I hate PC too, but for completely different reason. I hate it because it’s ridiculous and innatural, because it’s farce. There are some things that I personally don’t find offensive, but someone else does. But for what reason? Why if I call a white-skinned person “white” it’s Ok, but if I call a dark-skinned person “black” it’s not. I mean, black people DO have black skin, don’t they? And I don’t use this word to offend someone, because this word aren’t actually offensive. The same about Muslims. I can’t celebrate Christmas on public and I can’t wear my cross becase it’s “offensive” for Muslims! You think that’s the way it should be? Well, I find offensive the way they dress, make them wear european clothes! But nobody will make them, ’cause it’s “discrimination”. Well, I feel that I’m being discriminated, but they say it’s impossible – I’m white and Christian. Okeeeey… I continue, the women. If you open a door for a woman it’s not “politically correct”. If you make a compliment it’s “sexual harassment”. Are you kidding me? It’s called CHIVALRY, you idiots! It’s a polite thing to do! I don’t know whether you’re American or not, but I think that Americans are gone crazy with all this PC shit. Any normal person will treat minorities with respect and kindness, you don’t need some farcical artificial rules for it. But no, you make them, and now everybody hates all this. And I don’t agree with your opinion about PC – you think that PC should exist, just by other name or meaning, you think that to hate PC is the same as to be “tired of respecting the rights of others”. Well, that’s bullshit.
Yes, we certainly disagree. I know a good number of African Americans, and only two of those people could accurately be described as “black.” Most of them are varying shades of brown. I know natives of India who are darker skinned than children from Somalia. So why should I lump all of the persons of African descent together under a descriptor that’s wrong, and also not the term that many of them have reached a consensus about using? To protect my right to be an asshole?
I would ask if you’ve ever actually been TOLD you can’t wear a cross, and by whom.
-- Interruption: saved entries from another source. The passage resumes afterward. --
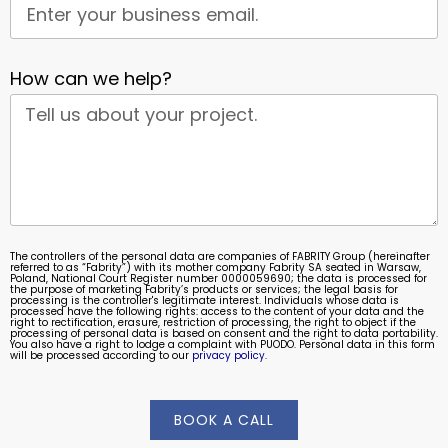
How can we help?
The controllers of the personal data are companies of FABRITY Group (hereinafter
referred to as “Fabrity”) with its mother company Fabrity SA seated in Warsaw,
Poland, National Court Register number 0000059690; the data is processed for
the purpose of marketing Fabrity’s products or services; the legal basis for
processing is the controller's legitimate interest. Individuals whose data is
processed have the following rights: access to the content of your data and the
right to rectification, erasure, restriction of processing, the right to object if the
processing of personal data is based on consent and the right to data portability.
You also have a right to lodge a complaint with PUODO. Personal data in this form
will be processed according to our
privacy policy
.
BOOK A CALL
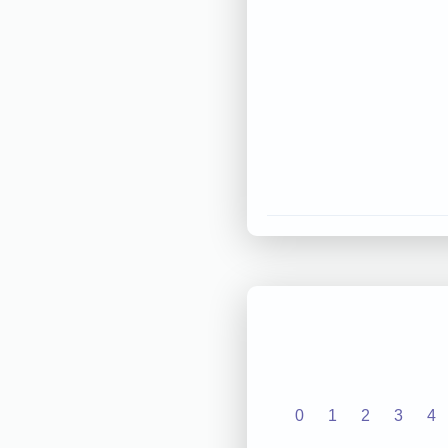
0
1
2
3
4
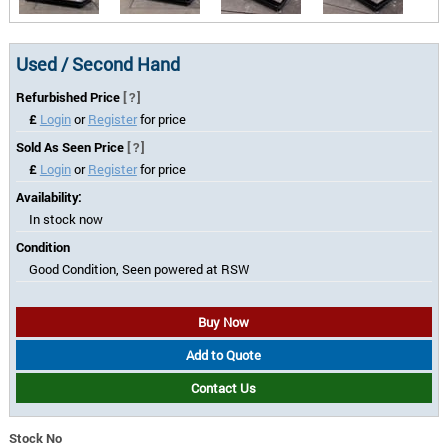
Used / Second Hand
Refurbished Price
[?]
£
Login
or
Register
for price
Sold As Seen Price
[?]
£
Login
or
Register
for price
Availability:
In stock now
Condition
Good Condition, Seen powered at RSW
Buy Now
Add to Quote
Contact Us
Stock No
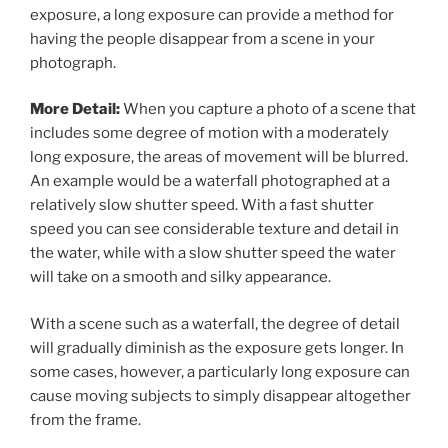
exposure, a long exposure can provide a method for
having the people disappear from a scene in your
photograph.
More Detail:
When you capture a photo of a scene that
includes some degree of motion with a moderately
long exposure, the areas of movement will be blurred.
An example would be a waterfall photographed at a
relatively slow shutter speed. With a fast shutter
speed you can see considerable texture and detail in
the water, while with a slow shutter speed the water
will take on a smooth and silky appearance.
With a scene such as a waterfall, the degree of detail
will gradually diminish as the exposure gets longer. In
some cases, however, a particularly long exposure can
cause moving subjects to simply disappear altogether
from the frame.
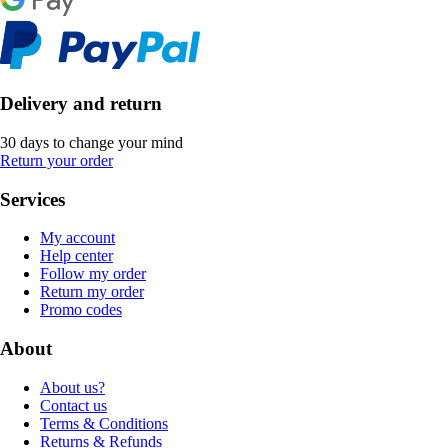
Delivery and return
30 days to change your mind
Return your order
Services
My account
Help center
Follow my order
Return my order
Promo codes
About
About us?
Contact us
Terms & Conditions
Returns & Refunds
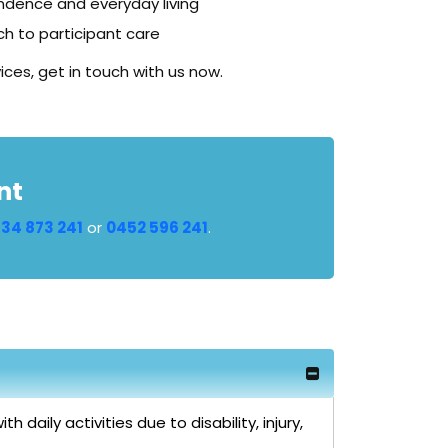
ndence and everyday living
h to participant care
ices, get in touch with us now.
nt
34 873 241
or
0452 596 241
.
daily activities due to disability, injury,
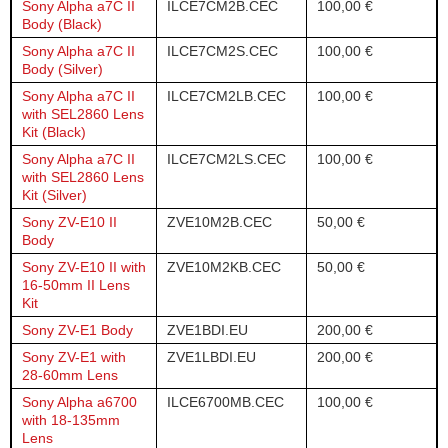
Sony Alpha a7C II
ILCE7CM2B.CEC
100,00 €
Body (Black)
Sony Alpha a7C II
ILCE7CM2S.CEC
100,00 €
Body (Silver)
Sony Alpha a7C II
ILCE7CM2LB.CEC
100,00 €
with SEL2860 Lens
Kit (Black)
Sony Alpha a7C II
ILCE7CM2LS.CEC
100,00 €
with SEL2860 Lens
Kit (Silver)
Sony ZV-E10 II
ZVE10M2B.CEC
50,00 €
Body
Sony ZV-E10 II with
ZVE10M2KB.CEC
50,00 €
16-50mm II Lens
Kit
Sony ZV-E1 Body
ZVE1BDI.EU
200,00 €
Sony ZV-E1 with
ZVE1LBDI.EU
200,00 €
28-60mm Lens
Sony Alpha a6700
ILCE6700MB.CEC
100,00 €
with 18-135mm
Lens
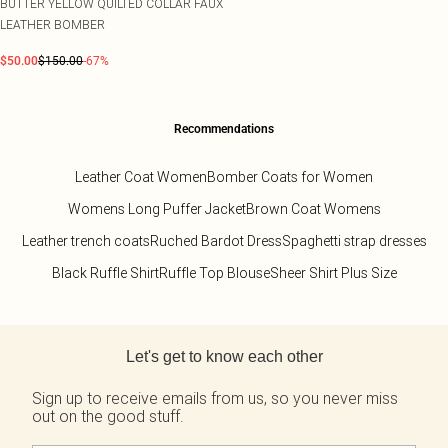
BUTTER YELLOW QUILTED COLLAR FAUX
LEATHER BOMBER
$50.00
$150.00
-67%
Recommendations
Leather Coat Women
Bomber Coats for Women
Womens Long Puffer Jacket
Brown Coat Womens
Leather trench coats
Ruched Bardot Dress
Spaghetti strap dresses
Black Ruffle Shirt
Ruffle Top Blouse
Sheer Shirt Plus Size
Back to main content
Let's get to know each other
Sign up to receive emails from us, so you never miss
out on the good stuff.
Because as a white Christian in a school with a majority of minorities, I’ve never felt discriminated against, but I’ve heard many a white parent make the complaint because their faith wasn’t front and center in everything we did.
I get a lot of the “I feel so persecuted because you said Happy Holidays instead of Merry Christmas!” whine. Then I walk down the road and Christmas everything is EVERYWHERE. Heck, walk into a grocery store in October, and there’s the Christmas section, a fourth of the store. Is it too much to ask that places like schools, that shelter and teach children of a wide variety of faiths, not point to one holiday/faith as better/more important than all the rest? It already happens due to the placement of the days–we don’t close school for Eid or for Hannukah. How is it discriminating against Christians that we NOT celebrate them above all others?
As to a compliment–if you say I’m very efficient at my job, it’s not sexual harassment. If you say I’ve got a nice ass, well yeah. That’s SEXUAL. See the difference? If you open a door for me, I’m fine with that. If you won’t let me open a door for you because I’m a woman–well, then we have a problem.
I don’t speak for all white people, or all Christians, or all women. But I still think it’s a matter of respect. Your respect for the wishes of the other person, and theirs for yours. Just because someone sometime didn’t respect you is no reason to never again respect anyone else of that particular ethnicity or religion.
…I had a comment here. It became a blog post. So I’m going to blog it instead.